Chemical Information:

CAS Number: 15180-02-6
Purity: ≥99%
Molecular Weight: 308.33 g/mol
Melting Point: 160-163°C
Molecular Formula: C18H16N2O3
Synonyms: WIN 25,978, D-044, Amfonelinsaeure, 15180-02-6, 7-Benzyl-1-ethyl-1,4-dihydro-4-oxo-1,8-naphthyridine-3-carboxylic acid, Acide amfonelique, Amofolic acid
PubChem CID: 2137
SMILES: CCN1C=C(C(=O)C2=C1N=C(C=C2)CC3=CC=CC=C3)C(=O)O


Technical Information:

Application: Amfonelic acid is a selective, potent dopamine reuptake inhibitor with stimulant properties.
Appearance: Pale yellow powder
Physical State: Solid
Solubility: Insoluble in water; Very slightly soluble in ethanol, Soluble to 5 mg / mL in 0.1M NaOH aqueous solution.
Storage: Store at room temperature or cooler, in a sealed airtight container, protected from heat, light and humidity.
Stability: Stable for at least two years when stored as above.

 

Biochemical Activity:

Amfonelic acid is a selective, potent dopamine reuptake inhibitor, with a unique structure differing from better known classes of DAT inhibitors. Unlike more common DA reuptake inhibitors, AFA has few effects on the noradrenergic system. AFA is used in neuroscience studies of the Dopamine Transporter and in research related to CNS stimulants with reduced physical side effects.
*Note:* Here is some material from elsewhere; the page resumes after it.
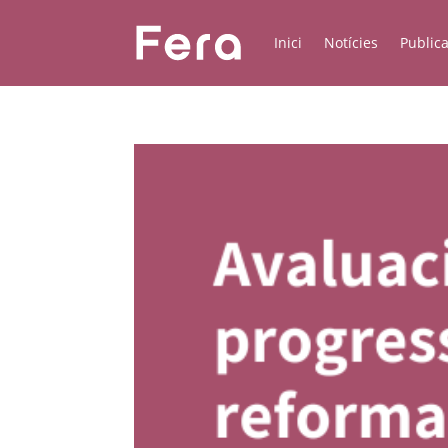
Inici
Notícies
Public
A large number of studies relating to the dopaminergic system have been carried out with Amfonelic acid in animal models.

AFA produces significant DA uptake blockade for about 12 hours after administration (half life 8h-12h) and produces no toxic effects in rats at up to 2.5 mg / kg1.

Amfonelic acid was shown to enhance maternal behaviors and decrease maternal agression in gestationally treated rat dams, and oxytocin levels were significantly increased in the amygdala of AFA treated dams administed 0.625 mg / kg - 1.5 mg/kg of AFA1. In contrast, the non-selective serotonergic, dopaminergic and noradrenergic reuptake inhibitor, cocaine, resulted in a significant down-regulation of oxytocin receptors.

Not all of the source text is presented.